The conflict has left more than 13,000 people dead and one million homeless.
What Jonathan knows and we don’t
General David Rodriguez, head of US Africa Command, said the Islamists’ gains on the battlefield are cause for concern and “the number of people displaced is just staggering.”
“I think it’s going to take a huge international and multinational effort there to change a trajectory that continues to go in the wrong direction,” Rodriguez said at an event organized by the Center for Strategic and International Studies, a Washington think tank.
Rodriguez said the Nigerian military’s response “was not working very effectively and actually in some places made it worse.”
He added: “I hope that they let us help more and more.”

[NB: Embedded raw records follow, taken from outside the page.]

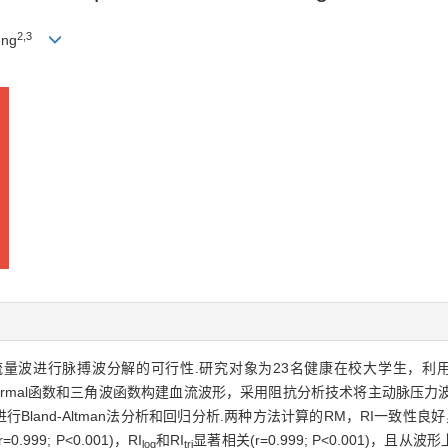
2,3
eng
流流量波进行脉搏波分解的可行性.研究对象为23名健康在校大学生，利用无创主
Lognormal函数和三角波函数构建血流波形，采用阻抗分析技术将主动脉
行Bland-Altman法分析和回归分析.两种方法计算的RM，RI一致性良
0.999; P<0.001)，RI
和RI
显著相关(r=0.999; P<0.001)，且
log
tri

In a visit Sunday to Lagos, US Secretary of State John Kerry said Washington was “prepared to do more” to help Nigeria counter Boko Haram.

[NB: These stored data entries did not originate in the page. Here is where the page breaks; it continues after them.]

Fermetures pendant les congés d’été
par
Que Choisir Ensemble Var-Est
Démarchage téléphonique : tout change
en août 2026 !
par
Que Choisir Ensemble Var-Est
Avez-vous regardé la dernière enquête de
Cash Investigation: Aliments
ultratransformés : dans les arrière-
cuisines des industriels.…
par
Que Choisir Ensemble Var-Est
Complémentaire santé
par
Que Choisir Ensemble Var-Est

Nigeria has the largest army in west Africa but has come under criticism at home and abroad for failing to stop the advance of Boko Haram.
So the spectacle seen since April last year, when Boko Haram kidnapped nearly 300 schoolgirls from Chibok in northeast Nigeria, sparking off a global #BringBackOurGirls campaign, while at home Abuja was blocking demanding the return of the girls. But does Nigeria’s President Goodluck Jonathan know something the rest of us don’t? It seems, yes.
Last week as Nigeria told the world to keep off the Boko Haram fight, in London there was a “Nigerian Lives Matter” rally, which criticised the international community for inaction.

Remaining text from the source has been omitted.